• **YOUR OBJECTIVE**: How many lines in the records below hold the string "ensures"? Please answer with the number and nothing more.

================================

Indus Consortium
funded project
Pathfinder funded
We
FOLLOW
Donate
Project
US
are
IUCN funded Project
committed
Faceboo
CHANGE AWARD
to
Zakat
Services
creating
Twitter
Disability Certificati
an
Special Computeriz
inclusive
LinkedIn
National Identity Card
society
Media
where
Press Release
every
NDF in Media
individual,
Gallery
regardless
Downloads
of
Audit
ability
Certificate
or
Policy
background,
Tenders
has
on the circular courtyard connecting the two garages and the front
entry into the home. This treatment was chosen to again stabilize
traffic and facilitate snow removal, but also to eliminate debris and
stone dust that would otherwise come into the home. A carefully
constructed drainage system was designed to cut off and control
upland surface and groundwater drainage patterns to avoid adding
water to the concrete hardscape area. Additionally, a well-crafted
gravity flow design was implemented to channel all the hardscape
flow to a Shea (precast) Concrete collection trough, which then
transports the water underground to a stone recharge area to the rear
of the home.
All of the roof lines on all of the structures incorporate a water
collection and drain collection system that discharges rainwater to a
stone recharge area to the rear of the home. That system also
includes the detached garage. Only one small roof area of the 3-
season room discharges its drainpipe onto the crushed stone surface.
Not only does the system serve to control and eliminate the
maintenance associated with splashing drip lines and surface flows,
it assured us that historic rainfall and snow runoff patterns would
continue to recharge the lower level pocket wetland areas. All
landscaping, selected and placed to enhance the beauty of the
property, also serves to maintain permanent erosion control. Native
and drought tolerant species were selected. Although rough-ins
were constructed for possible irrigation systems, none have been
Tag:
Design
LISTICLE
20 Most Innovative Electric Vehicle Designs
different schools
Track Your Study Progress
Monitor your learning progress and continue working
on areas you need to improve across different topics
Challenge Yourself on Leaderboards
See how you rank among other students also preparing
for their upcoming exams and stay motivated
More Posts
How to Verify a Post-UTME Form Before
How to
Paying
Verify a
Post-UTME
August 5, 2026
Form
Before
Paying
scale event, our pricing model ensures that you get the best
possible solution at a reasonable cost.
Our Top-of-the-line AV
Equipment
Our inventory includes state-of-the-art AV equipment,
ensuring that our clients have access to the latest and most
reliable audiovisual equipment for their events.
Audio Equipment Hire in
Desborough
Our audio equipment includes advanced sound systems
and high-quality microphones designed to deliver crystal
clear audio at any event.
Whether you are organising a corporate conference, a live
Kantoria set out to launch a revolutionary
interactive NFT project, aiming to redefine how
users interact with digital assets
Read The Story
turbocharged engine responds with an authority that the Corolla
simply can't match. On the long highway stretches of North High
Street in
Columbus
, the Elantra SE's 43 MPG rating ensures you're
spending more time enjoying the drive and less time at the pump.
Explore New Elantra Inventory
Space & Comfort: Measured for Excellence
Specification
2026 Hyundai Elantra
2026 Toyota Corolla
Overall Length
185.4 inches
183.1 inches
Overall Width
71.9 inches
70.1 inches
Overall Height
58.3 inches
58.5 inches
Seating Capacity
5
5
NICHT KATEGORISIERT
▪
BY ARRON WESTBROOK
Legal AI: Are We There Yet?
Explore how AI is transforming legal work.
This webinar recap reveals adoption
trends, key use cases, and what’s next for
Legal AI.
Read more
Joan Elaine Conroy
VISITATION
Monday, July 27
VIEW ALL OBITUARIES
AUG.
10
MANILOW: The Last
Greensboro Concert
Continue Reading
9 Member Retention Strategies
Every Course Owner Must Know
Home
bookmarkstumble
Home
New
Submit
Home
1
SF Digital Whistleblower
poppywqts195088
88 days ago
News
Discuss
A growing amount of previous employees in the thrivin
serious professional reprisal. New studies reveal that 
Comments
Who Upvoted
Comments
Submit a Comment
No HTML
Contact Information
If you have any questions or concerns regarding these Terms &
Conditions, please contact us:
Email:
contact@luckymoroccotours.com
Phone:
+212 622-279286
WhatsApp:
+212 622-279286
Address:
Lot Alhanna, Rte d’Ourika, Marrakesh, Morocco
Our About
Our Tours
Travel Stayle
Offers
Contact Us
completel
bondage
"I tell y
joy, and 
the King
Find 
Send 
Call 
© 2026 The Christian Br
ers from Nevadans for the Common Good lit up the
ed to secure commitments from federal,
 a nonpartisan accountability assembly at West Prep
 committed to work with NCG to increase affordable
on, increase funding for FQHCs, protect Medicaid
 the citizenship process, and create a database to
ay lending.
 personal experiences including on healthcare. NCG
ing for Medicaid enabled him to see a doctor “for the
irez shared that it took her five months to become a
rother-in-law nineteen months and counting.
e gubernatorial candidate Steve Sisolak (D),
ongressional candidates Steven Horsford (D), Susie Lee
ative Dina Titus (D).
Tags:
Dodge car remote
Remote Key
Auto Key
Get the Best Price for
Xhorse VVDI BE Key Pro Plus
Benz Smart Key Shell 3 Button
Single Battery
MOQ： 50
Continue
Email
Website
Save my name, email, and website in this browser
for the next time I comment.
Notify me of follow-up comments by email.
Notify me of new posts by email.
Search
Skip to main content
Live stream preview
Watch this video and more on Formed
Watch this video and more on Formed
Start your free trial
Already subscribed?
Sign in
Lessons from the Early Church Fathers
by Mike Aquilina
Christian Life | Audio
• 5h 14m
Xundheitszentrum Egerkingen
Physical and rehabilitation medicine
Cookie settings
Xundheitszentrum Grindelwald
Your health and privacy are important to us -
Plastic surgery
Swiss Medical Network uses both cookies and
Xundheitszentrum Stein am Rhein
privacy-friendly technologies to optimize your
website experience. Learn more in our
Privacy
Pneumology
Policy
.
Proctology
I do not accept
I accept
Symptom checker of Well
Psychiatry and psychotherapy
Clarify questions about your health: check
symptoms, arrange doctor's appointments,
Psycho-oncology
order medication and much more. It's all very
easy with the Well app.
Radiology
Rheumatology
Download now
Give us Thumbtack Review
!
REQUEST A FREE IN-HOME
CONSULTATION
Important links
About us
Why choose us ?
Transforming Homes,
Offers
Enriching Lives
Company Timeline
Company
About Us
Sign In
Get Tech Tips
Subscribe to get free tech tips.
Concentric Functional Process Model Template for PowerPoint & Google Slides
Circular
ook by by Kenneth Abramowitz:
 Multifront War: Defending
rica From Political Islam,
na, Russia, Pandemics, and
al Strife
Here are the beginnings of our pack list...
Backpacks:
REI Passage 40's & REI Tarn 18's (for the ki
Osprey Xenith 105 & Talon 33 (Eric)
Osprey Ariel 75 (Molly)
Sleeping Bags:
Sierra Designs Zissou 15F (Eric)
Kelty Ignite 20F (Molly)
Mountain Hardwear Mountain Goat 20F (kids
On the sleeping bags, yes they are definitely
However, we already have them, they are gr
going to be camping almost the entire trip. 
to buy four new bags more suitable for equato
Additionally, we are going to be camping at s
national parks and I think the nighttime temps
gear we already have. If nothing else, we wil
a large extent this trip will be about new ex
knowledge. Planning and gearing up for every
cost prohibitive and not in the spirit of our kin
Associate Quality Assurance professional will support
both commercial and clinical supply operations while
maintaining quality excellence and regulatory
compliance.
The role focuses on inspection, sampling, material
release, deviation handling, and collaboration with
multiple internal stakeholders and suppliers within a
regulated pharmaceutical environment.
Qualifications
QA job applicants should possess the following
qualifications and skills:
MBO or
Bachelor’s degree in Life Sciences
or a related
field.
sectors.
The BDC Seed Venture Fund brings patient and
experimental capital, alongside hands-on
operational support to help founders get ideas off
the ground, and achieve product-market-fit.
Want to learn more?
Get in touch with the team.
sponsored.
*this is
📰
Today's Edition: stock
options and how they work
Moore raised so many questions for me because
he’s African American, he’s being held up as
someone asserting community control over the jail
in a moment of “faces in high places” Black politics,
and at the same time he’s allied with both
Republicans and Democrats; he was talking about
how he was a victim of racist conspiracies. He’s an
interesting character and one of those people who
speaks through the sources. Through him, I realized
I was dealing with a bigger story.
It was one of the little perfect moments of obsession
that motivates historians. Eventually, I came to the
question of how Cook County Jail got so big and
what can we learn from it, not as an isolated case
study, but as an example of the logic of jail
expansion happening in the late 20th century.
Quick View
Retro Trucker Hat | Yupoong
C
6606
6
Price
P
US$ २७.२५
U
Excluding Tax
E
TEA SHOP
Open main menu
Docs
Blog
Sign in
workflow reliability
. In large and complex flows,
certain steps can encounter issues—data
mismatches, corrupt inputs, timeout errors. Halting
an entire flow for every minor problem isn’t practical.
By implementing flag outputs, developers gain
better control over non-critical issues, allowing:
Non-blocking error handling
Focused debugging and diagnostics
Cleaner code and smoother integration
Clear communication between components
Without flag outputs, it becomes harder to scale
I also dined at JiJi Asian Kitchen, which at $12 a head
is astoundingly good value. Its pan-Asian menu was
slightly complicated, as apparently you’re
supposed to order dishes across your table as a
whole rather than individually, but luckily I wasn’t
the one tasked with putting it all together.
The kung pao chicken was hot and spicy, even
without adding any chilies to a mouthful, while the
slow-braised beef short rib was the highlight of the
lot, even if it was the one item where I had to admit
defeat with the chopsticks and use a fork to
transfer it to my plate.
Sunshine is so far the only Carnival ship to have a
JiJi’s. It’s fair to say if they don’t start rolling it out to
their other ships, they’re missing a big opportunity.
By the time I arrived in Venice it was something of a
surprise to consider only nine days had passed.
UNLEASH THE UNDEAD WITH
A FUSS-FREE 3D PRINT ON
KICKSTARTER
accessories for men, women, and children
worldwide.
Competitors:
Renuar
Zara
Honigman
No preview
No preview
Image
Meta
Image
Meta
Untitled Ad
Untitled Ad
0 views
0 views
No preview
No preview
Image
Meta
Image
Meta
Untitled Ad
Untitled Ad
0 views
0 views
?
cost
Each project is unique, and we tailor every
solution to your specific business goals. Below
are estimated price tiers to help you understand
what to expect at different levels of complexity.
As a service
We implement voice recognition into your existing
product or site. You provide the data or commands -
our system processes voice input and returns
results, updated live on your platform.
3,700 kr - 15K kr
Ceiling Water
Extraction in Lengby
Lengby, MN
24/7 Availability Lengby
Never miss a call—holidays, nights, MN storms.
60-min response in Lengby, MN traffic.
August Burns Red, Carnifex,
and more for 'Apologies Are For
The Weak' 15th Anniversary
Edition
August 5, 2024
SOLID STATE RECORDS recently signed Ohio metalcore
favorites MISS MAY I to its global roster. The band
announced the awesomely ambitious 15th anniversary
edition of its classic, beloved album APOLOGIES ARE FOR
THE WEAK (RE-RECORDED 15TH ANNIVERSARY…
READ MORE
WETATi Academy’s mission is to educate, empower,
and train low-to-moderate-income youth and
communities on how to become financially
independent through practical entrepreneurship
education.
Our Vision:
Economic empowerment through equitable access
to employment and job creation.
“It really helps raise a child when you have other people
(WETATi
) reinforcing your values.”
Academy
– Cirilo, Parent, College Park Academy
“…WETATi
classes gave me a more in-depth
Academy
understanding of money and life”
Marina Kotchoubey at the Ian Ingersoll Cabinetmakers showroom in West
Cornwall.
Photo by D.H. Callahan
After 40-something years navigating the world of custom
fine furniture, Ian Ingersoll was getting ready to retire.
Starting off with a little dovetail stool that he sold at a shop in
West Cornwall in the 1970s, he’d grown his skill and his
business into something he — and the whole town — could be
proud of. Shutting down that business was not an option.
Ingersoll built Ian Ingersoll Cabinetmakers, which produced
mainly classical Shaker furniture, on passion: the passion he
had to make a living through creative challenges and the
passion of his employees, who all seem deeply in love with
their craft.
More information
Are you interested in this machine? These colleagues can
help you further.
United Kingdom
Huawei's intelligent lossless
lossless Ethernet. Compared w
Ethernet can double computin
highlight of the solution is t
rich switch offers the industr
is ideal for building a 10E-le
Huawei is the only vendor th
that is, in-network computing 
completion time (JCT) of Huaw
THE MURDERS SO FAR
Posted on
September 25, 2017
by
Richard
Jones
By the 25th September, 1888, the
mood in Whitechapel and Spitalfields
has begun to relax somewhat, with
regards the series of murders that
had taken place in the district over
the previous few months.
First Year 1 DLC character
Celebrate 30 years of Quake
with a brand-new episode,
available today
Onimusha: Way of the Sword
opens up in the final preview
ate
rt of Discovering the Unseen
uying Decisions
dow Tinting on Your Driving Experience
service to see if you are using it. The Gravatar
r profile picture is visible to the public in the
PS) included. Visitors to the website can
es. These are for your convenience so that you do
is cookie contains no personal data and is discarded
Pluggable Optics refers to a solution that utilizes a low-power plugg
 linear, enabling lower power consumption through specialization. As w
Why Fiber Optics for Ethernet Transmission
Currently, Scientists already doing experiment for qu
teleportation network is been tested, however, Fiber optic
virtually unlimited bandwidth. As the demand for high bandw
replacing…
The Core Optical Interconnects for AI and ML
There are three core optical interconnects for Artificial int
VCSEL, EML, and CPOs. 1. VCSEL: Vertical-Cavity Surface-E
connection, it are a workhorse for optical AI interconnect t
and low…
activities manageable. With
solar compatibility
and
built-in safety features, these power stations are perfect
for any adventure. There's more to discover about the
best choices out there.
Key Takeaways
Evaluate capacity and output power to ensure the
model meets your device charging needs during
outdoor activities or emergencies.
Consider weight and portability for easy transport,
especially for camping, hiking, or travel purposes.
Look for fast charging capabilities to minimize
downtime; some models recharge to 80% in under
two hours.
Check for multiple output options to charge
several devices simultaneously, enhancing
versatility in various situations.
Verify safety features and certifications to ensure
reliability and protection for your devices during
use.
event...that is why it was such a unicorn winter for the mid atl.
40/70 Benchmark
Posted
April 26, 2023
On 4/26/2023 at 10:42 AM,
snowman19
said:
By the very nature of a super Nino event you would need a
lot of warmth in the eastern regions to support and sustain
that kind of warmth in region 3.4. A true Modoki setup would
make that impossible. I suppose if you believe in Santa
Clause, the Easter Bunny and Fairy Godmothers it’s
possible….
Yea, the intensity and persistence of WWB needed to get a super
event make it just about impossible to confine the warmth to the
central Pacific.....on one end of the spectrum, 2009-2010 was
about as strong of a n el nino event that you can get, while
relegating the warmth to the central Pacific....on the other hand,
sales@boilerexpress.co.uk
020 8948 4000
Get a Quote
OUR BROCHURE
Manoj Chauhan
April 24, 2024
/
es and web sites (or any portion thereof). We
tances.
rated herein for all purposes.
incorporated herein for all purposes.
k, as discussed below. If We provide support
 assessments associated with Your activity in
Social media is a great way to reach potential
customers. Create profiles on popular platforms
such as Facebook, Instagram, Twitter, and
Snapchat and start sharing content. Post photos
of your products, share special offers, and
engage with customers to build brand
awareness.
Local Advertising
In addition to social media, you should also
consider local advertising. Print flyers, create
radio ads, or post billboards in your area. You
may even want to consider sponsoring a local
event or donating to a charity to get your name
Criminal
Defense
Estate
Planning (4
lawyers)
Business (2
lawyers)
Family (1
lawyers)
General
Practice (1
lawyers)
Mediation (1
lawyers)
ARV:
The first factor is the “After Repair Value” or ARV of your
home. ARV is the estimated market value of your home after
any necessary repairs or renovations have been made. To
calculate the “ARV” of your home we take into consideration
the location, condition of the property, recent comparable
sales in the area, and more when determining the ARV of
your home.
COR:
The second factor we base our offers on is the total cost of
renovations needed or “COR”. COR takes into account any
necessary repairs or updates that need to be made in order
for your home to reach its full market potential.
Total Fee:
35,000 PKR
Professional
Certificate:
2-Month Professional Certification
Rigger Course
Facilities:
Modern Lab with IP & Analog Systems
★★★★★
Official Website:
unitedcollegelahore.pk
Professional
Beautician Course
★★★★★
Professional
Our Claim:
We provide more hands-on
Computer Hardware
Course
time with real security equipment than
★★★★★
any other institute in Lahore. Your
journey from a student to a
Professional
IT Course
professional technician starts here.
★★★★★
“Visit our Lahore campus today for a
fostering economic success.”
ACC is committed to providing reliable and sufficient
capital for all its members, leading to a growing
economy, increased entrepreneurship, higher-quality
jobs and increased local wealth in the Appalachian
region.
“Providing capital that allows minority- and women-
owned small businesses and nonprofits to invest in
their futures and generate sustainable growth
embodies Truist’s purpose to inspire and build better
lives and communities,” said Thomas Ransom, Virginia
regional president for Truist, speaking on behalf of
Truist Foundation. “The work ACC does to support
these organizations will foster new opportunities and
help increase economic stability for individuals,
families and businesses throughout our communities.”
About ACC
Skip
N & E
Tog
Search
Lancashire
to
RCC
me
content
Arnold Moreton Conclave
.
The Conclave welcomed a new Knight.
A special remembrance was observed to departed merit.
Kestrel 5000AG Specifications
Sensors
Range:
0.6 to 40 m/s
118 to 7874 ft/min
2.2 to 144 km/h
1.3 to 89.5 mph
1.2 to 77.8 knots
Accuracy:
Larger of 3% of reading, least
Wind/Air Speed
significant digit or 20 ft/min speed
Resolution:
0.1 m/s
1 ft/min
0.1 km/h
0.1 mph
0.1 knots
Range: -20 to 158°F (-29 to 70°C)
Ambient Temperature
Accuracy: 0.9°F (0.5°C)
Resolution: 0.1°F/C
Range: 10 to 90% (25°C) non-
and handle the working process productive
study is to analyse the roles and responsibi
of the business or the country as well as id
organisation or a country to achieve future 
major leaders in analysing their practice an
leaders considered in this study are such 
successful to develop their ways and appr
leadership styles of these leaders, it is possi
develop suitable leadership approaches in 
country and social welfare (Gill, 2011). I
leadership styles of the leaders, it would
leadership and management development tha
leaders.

================================

• **REPLY**: 2